Ladakh has a very rich flora and fauna. Several species of them are endemic to the region. Due to its unique climate and topography, distinct species of animals are found in Ladakh. The snow leopard and the black-necked crane are the jewels of the wildlife kingdom of Ladakh along with several other unique birds and mammals.
In the pastures of eastern Ladakh, wild animals and birds are a common sighting and often compete with domestic animals for food. While in the heavily populated Indus valley and the valleys of its tributaries, they are found in the higher reaches but often descend to lower reaches due to scarcity of food, thus resulting in human-wildlife conflict. Several species of mammals which were extensively hunted for fur and wool in the past are now at the brink of extinction. These include the Tibetan antelope, Eurasian lynx and the musk deer which is now extinct in Ladakh.
Due to the revival of Buddhist traditions and the increasing awareness of the populace regarding the importance of preservation of environment, the future looks seemingly bright for the wildlife of Ladakh.
Mammals of Ladakh
The snow leopard is one of the rarest mammals in the world. Called Schan in Ladakhi language, it is the king of snow-capped mountains. It is smaller and lighter than a common leopard. The snow leopard is a nocturnal animal and is very elusive. It is adapted to live in some of the most climatically hostile environments, in high-altitude mountains and extreme cold. The head, nape and lower parts of legs have black spots while the body and tail is covered with larger rosettes and the belly is witish. The snow leopard inhabits areas especially between 3,000m and 5,000m. It is found throughout Ladakh especially in southern and central Ladakh. Hemis National Park is the best place to view this ‘Grey Ghost’.
Called Shangku in Ladakh, the Tibetan wolf is a sub-species of grey wolf. It is around 76 cm tall and about 110 cm in length. It weighs around 30-35 kg. It is larger than the other sub-species of wolf found in the Indian Peninsula. It has a blackish summer coat and a brownish thick woolly fur in winter. Its fur is black on the back while yellowish white on face, belly and limbs. The Tibetan wolf is found mostly in the mountains during summer and in the upper reaches of valleys during winter. It mostly preys on rodents but often hunts livestock leading to retaliatory killing by the locals. It lives mostly in Changthang region, Zanskar, Upper Suru valley and Markha valley.

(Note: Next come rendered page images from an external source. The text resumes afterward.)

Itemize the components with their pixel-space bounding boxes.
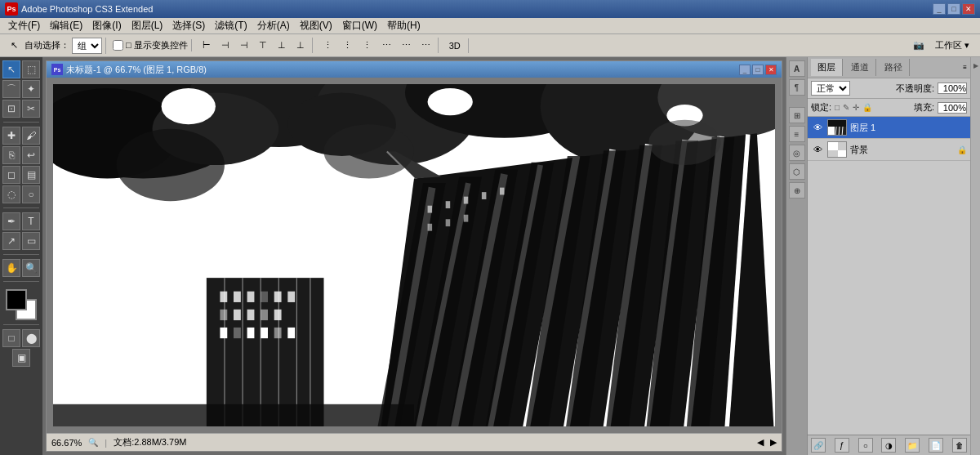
minimize-button[interactable]: _: [933, 3, 946, 15]
panel-icon-6[interactable]: ⬡: [789, 163, 805, 180]
distribute-bottom-button[interactable]: ⋯: [417, 38, 434, 53]
menu-filter[interactable]: 滤镜(T): [210, 18, 252, 33]
align-middle-button[interactable]: ⊥: [274, 38, 290, 53]
healing-brush-tool[interactable]: ✚: [2, 127, 20, 145]
dodge-tool[interactable]: ○: [22, 185, 40, 203]
menu-view[interactable]: 视图(V): [295, 18, 337, 33]
align-bottom-button[interactable]: ⊥: [292, 38, 309, 53]
lock-transparency-icon[interactable]: □: [835, 103, 840, 112]
pen-tool[interactable]: ✒: [2, 212, 20, 230]
align-center-h-button[interactable]: ⊣: [217, 38, 234, 53]
tool-divider-3: [3, 254, 39, 255]
layer-style-button[interactable]: ƒ: [835, 438, 849, 453]
menu-analyze[interactable]: 分析(A): [252, 18, 295, 33]
close-button[interactable]: ✕: [962, 3, 975, 15]
menu-select[interactable]: 选择(S): [167, 18, 210, 33]
char-icon-button[interactable]: A: [789, 60, 805, 77]
3d-mode-button[interactable]: 3D: [445, 38, 465, 53]
tab-channels[interactable]: 通道: [844, 59, 876, 76]
shape-tool[interactable]: ▭: [22, 232, 40, 250]
tab-layers[interactable]: 图层: [811, 59, 843, 76]
doc-minimize-button[interactable]: _: [739, 65, 751, 75]
maximize-button[interactable]: □: [947, 3, 960, 15]
new-layer-button[interactable]: 📄: [929, 438, 943, 453]
layer-1-visibility-toggle[interactable]: 👁: [811, 121, 824, 134]
path-selection-tool[interactable]: ↗: [2, 232, 20, 250]
foreground-color[interactable]: [6, 289, 27, 310]
show-transform-checkbox[interactable]: [113, 40, 123, 51]
layer-bg-visibility-toggle[interactable]: 👁: [811, 143, 824, 156]
hand-tool[interactable]: ✋: [2, 259, 20, 277]
lasso-tool[interactable]: ⌒: [2, 80, 20, 98]
zoom-tool[interactable]: 🔍: [22, 259, 40, 277]
history-brush-tool[interactable]: ↩: [22, 146, 40, 164]
move-tool-button[interactable]: ↖: [7, 38, 22, 53]
lock-move-icon[interactable]: ✛: [853, 103, 859, 112]
move-tool[interactable]: ↖: [2, 60, 20, 78]
collapse-arrow[interactable]: ▶: [973, 62, 978, 69]
document-controls[interactable]: _ □ ✕: [739, 65, 777, 75]
quickmask-mode-button[interactable]: ⬤: [22, 329, 40, 347]
document-titlebar: Ps 未标题-1 @ 66.7% (图层 1, RGB/8) _ □ ✕: [47, 61, 782, 78]
lock-all-icon[interactable]: 🔒: [862, 103, 872, 112]
svg-rect-67: [500, 188, 505, 195]
eraser-tool[interactable]: ◻: [2, 166, 20, 184]
brush-tool[interactable]: 🖌: [22, 127, 40, 145]
blur-tool[interactable]: ◌: [2, 185, 20, 203]
panel-icon-5[interactable]: ◎: [789, 145, 805, 161]
menu-window[interactable]: 窗口(W): [337, 18, 382, 33]
layer-item-1[interactable]: 👁 图层 1: [808, 117, 970, 139]
tool-row-5: ⎘ ↩: [2, 146, 40, 164]
clone-stamp-tool[interactable]: ⎘: [2, 146, 20, 164]
camera-button[interactable]: 📷: [909, 38, 929, 53]
magic-wand-tool[interactable]: ✦: [22, 80, 40, 98]
align-right-button[interactable]: ⊣: [236, 38, 252, 53]
lock-paint-icon[interactable]: ✎: [843, 103, 849, 112]
fill-label: 填充:: [914, 101, 934, 114]
add-mask-button[interactable]: ○: [858, 438, 873, 453]
doc-close-button[interactable]: ✕: [765, 65, 777, 75]
new-group-button[interactable]: 📁: [905, 438, 920, 453]
distribute-center-button[interactable]: ⋮: [339, 38, 356, 53]
distribute-middle-button[interactable]: ⋯: [398, 38, 415, 53]
distribute-left-button[interactable]: ⋮: [319, 38, 336, 53]
align-top-button[interactable]: ⊤: [255, 38, 271, 53]
menu-layer[interactable]: 图层(L): [127, 18, 168, 33]
slice-tool[interactable]: ✂: [22, 100, 40, 118]
fill-input[interactable]: [938, 102, 967, 114]
marquee-tool[interactable]: ⬚: [22, 60, 40, 78]
menu-help[interactable]: 帮助(H): [382, 18, 425, 33]
scroll-right-button[interactable]: ▶: [770, 437, 777, 448]
opacity-input[interactable]: [938, 83, 967, 94]
align-left-button[interactable]: ⊢: [198, 38, 215, 53]
distribute-top-button[interactable]: ⋯: [378, 38, 395, 53]
link-layers-button[interactable]: 🔗: [811, 438, 826, 453]
svg-rect-62: [53, 404, 414, 426]
tab-paths[interactable]: 路径: [878, 59, 910, 76]
panel-menu-arrow[interactable]: ≡: [963, 64, 967, 71]
para-icon-button[interactable]: ¶: [789, 79, 805, 96]
show-transform-label[interactable]: □ 显示变换控件: [113, 39, 188, 51]
svg-point-59: [116, 129, 225, 201]
add-adjustment-button[interactable]: ◑: [881, 438, 896, 453]
distribute-right-button[interactable]: ⋮: [359, 38, 376, 53]
gradient-tool[interactable]: ▤: [22, 166, 40, 184]
menu-edit[interactable]: 编辑(E): [45, 18, 87, 33]
auto-select-dropdown[interactable]: 组: [72, 38, 102, 54]
menu-file[interactable]: 文件(F): [3, 18, 45, 33]
doc-maximize-button[interactable]: □: [752, 65, 764, 75]
layer-item-background[interactable]: 👁 背景 🔒: [808, 139, 970, 161]
type-tool[interactable]: T: [22, 212, 40, 230]
screen-mode-button[interactable]: ▣: [12, 349, 30, 367]
standard-mode-button[interactable]: □: [2, 329, 20, 347]
menu-image[interactable]: 图像(I): [87, 18, 126, 33]
window-controls[interactable]: _ □ ✕: [933, 3, 975, 15]
panel-icon-7[interactable]: ⊕: [789, 182, 805, 199]
panel-icon-4[interactable]: ≡: [789, 126, 805, 142]
panel-icon-3[interactable]: ⊞: [789, 107, 805, 123]
scroll-left-button[interactable]: ◀: [757, 437, 764, 448]
delete-layer-button[interactable]: 🗑: [952, 438, 967, 453]
crop-tool[interactable]: ⊡: [2, 100, 20, 118]
blend-mode-select[interactable]: 正常: [811, 81, 850, 96]
workspace-button[interactable]: 工作区 ▾: [931, 37, 973, 54]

Like the snow leopard, the Eurasian lynx is one of the rare mammals on the planet. It is almost extinct in Europe, since it has been extensively hunted for its fur which is in great demand in the fashion industry. Its body is reddish grey with spots over the upper limbs. Its distinctive feature is long tufts of hair on its erect, triangular shaped ears. The Eurasian lynx inhabits in areas at an altitude of over 4,000m. It is a diurnal mammal, especially active at dusk and dawn. It hunts marmots, hares, young ones of bharal and domestic sheep and goats. It is mostly found in the Nubra valley near Hunder and Panamik and in Gya-Meru area.
Known as Watsey in Ladakhi, the red fox is common throughout Ladakh. Its coat is reddish in colour. It is covered with long, silky fur for which it is extensively hunted. As a result, its population is declining. The red fox is active at night but can also be seen at dawn and dusk. It is a very shy and wary animal. It is mostly found individually as well as in monogamous pairs. The red fox lives in crevices and burrows. It feeds on marmots, mouse-hares, rodents and birds.
The Himalayan brown bear is a sub-species of brown bear. It has a reddish brown coat. It is regarded as one of the largest carnivore in the Himalayas. It has a large head with small eyes, a heavy body with stocky limbs and flat claws. The Himalayan brown bear lives individually or in small groups with female and cubs. It prefers bare, open areas. It is active both during daytime and at night but rests during midday. It goes into hibernation from November to May. The Himalayan brown bear is territorial with the male territory larger than the female’s. It is omnivore and feeds on fresh grass, insects, rodents, roots, bulbs, carcasses and even livestock. It is found in western and southern Ladakh.